**DATA FOR ANALYSIS**
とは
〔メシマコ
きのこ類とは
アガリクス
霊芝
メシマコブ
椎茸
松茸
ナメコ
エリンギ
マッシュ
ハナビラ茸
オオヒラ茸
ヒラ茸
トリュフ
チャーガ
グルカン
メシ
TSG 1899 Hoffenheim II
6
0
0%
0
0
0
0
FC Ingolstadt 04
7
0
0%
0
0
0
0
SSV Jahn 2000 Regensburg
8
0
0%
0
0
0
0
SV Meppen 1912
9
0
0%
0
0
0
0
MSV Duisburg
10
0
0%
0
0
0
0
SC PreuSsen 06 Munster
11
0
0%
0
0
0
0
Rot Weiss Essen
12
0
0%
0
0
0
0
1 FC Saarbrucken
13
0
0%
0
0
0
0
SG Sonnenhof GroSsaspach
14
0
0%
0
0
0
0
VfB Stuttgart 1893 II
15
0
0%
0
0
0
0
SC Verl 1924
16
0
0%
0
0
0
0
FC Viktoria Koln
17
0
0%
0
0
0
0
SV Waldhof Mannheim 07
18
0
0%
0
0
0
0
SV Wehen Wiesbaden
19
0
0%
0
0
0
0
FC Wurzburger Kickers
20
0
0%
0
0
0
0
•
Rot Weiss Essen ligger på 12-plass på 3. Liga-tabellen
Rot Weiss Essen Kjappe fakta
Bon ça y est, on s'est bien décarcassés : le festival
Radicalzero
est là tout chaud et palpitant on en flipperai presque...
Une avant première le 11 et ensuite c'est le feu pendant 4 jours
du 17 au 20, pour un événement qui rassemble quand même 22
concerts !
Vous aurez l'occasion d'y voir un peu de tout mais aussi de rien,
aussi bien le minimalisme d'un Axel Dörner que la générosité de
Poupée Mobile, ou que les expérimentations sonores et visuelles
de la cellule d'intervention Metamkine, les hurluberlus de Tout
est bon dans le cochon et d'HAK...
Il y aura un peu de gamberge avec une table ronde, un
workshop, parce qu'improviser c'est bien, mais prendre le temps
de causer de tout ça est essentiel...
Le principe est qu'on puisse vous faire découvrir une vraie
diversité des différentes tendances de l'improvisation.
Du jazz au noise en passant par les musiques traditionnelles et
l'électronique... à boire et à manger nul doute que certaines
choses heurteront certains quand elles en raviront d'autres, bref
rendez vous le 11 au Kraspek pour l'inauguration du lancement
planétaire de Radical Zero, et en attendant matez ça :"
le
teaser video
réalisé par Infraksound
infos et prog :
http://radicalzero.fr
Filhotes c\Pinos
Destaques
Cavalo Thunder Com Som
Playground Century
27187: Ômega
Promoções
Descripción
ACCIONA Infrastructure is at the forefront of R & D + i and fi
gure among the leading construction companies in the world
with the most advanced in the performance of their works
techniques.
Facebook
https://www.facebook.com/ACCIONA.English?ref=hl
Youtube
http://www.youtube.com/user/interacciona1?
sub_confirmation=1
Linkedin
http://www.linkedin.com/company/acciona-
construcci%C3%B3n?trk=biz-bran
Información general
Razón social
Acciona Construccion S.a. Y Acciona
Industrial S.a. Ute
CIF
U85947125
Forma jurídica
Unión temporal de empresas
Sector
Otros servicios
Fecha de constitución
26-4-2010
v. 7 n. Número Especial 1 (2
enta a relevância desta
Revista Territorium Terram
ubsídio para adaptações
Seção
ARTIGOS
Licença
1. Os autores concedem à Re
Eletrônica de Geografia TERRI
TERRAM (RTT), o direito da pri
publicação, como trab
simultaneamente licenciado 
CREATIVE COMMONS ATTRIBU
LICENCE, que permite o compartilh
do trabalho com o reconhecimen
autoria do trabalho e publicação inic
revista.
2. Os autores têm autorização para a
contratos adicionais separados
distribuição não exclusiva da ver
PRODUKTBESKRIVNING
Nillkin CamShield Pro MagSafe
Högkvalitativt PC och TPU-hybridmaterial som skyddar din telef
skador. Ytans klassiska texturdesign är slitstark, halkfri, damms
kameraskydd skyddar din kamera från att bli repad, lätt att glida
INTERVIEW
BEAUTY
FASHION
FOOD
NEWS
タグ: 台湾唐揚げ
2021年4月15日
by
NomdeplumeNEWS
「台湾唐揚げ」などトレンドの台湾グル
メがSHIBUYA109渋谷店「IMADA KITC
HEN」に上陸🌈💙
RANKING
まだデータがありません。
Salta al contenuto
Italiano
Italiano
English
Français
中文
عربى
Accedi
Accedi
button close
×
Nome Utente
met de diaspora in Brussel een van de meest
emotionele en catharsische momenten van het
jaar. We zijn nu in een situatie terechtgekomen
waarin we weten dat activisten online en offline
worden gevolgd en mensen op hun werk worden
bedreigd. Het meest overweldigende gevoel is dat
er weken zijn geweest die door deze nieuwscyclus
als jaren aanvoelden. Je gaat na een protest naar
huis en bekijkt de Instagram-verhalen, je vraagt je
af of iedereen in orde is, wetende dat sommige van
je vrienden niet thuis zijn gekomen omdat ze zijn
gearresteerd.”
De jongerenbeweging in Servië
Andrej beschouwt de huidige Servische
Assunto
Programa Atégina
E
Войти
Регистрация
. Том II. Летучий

**WORK INSTRUCTION**
Given the records above, reproduce precisely and only the lines between the line holding "Playground Century" and the line holding "simultaneamente licenciado", inclusive.

**RESPONSE BOX**
Playground Century
27187: Ômega
Promoções
Descripción
ACCIONA Infrastructure is at the forefront of R & D + i and fi
gure among the leading construction companies in the world
with the most advanced in the performance of their works
techniques.
Facebook
https://www.facebook.com/ACCIONA.English?ref=hl
Youtube
http://www.youtube.com/user/interacciona1?
sub_confirmation=1
Linkedin
http://www.linkedin.com/company/acciona-
construcci%C3%B3n?trk=biz-bran
Información general
Razón social
Acciona Construccion S.a. Y Acciona
Industrial S.a. Ute
CIF
U85947125
Forma jurídica
Unión temporal de empresas
Sector
Otros servicios
Fecha de constitución
26-4-2010
v. 7 n. Número Especial 1 (2
enta a relevância desta
Revista Territorium Terram
ubsídio para adaptações
Seção
ARTIGOS
Licença
1. Os autores concedem à Re
Eletrônica de Geografia TERRI
TERRAM (RTT), o direito da pri
publicação, como trab
simultaneamente licenciado 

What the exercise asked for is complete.